_Task description_: Exact copy, no pictures: reproduce every record below as it stands.

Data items
--- START ---
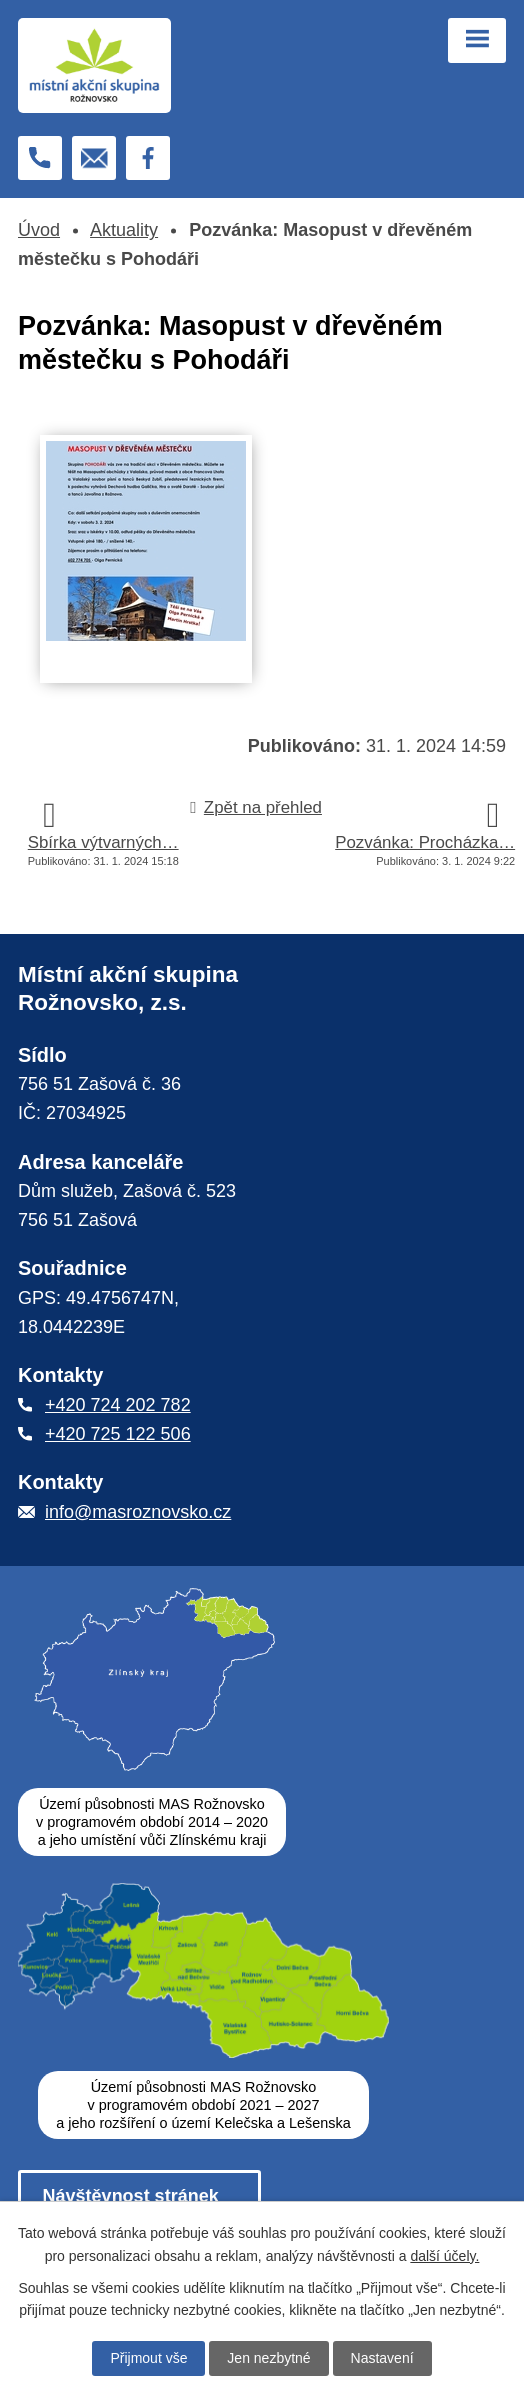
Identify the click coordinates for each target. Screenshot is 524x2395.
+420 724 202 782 (118, 1405)
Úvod (39, 230)
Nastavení (382, 2358)
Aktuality (124, 230)
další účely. (444, 2255)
--- END ---
_Result of the exercise_:
Identify the click coordinates for each target. Screenshot is 524x2395.
+420 724 202 782 (118, 1405)
Úvod (39, 230)
Nastavení (382, 2358)
Aktuality (124, 230)
další účely. (444, 2255)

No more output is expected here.